Clinical study of 68Ga labeled homologue of gastrin-releasing peptide for PET/CT imaging of patient with prostate cancer

Objectives Gastrin-releasing peptide receptors (GRPRs) are highly overexpressed in 63-100% of human prostate cancers (PCs). In this study, we investigated a ⁶⁸Ga labeled amphibian homologue of mammalian gastrin-releasing peptide ⁶⁸Ga-RM1 that targets GRPRs for PCs detection of patients.

Methods A total of 7 pre-surgical men patients (mean age ± SD: 65.6±9.4 year-old) with newly diagnosed and biopsy-proven PCs were subjected to ⁶⁸Ga-RM1 positron emission tomography (PET) study. The prostate-specific antigen (PSA) levels of all patients were examined. PET/CT imaging started at 40-50 minutes after injection of 111-142 MBq (mean±SD: 127±6 MBq) of ⁶⁸Ga-RM1 (purity >98%) using a PET/CT scanner (Biograph 40, Siemens). Quantitative assessment of ⁶⁸Ga-RM1 uptake was performed by analysis of maximum standardized uptake value (SUVmax) and mean SUV (SUVmean) of tumor region and background in normal tissues. Subsequently, tumor to background ratios were calculated.

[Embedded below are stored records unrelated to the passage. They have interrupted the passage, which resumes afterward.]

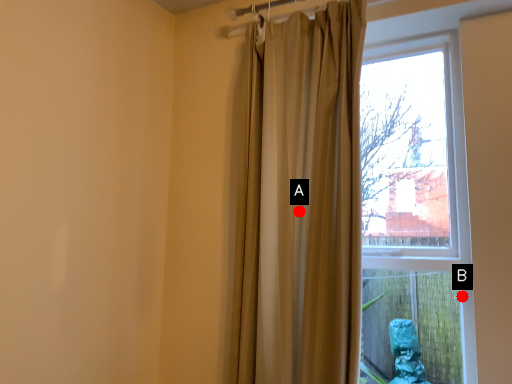 Question: Two points are circled on the image, labeled by A and B beside each circle. Which point is closer to the camera?

Choices:
 (A) A is closer
 (B) B is closer

Answer: (A) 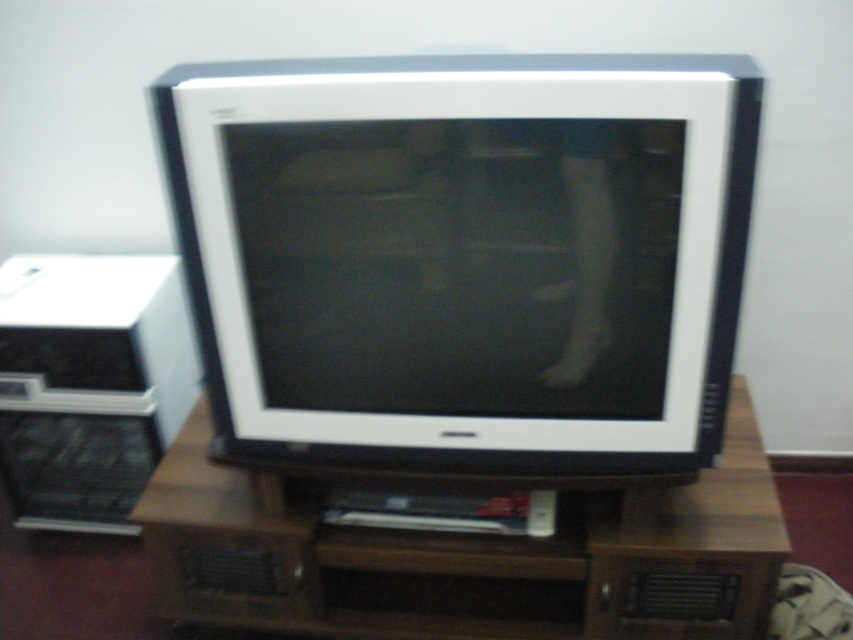 You are standing in front of the vintage CRT television setup. You need to reach the white plastic monitor at center and the brown wood entertainment center at center to adjust their settings. Which one will you need to step closer to first?

You will need to step closer to the white plastic monitor at center first because it is closer to you than the brown wood entertainment center at center, so you can adjust it without moving further forward.

You are standing in front of the vintage CRT television setup. There is a point marked at coordinates point (440, 280). Can you determine if this point is within arm reach from your current position?

The point (440, 280) is 1.22 meters away from the viewer, so yes, it is within arm reach since the average arm length is about 0.7 meters, and 1.22 meters is slightly beyond but still reachable for most people.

Results All patients had significant abnormal PSA levels (mean±SD: 19.5±13.1 ng/ml) and Gleason scores (6-9). The PET/CT images showed high physiologic uptake in the pancreas (SUVmean: 11.67±3.85) and quick renal clearance. Among the 7 patients, high and specific uptake in primary cancer lesions were found. The SUVmean and SUVmax of tumor region is 4.22±1.33 and 4.64±2.53. One patient (1/7) had 3 visible positive lymph nodes in the abdomen and one patient (1/7) had 4 metastases in bone. Quantitative assessment revealed excellent contrast between tumor lesions and normal tissues. Median tumor to background ratios were 15.29 (9.27-26.42).

Conclusions Preliminary clinical data indicate that the use of ⁶⁸Ga-RM1 in patients with prostate cancer is safe and feasible. ⁶⁸Ga-RM1 could be an optional imaging probe for the imaging of PCs. However, further study on the relationship between PSA level and SUV of tumor, the comparison with other PCs targeting probes should be performed in future. Research Support: This work was supported, in part, by the Key Program of National Natural Science Foundation of China (Grant No. 81230033) and the Office of Science (BER), U.S. Department of Energy (DE-SC0008397).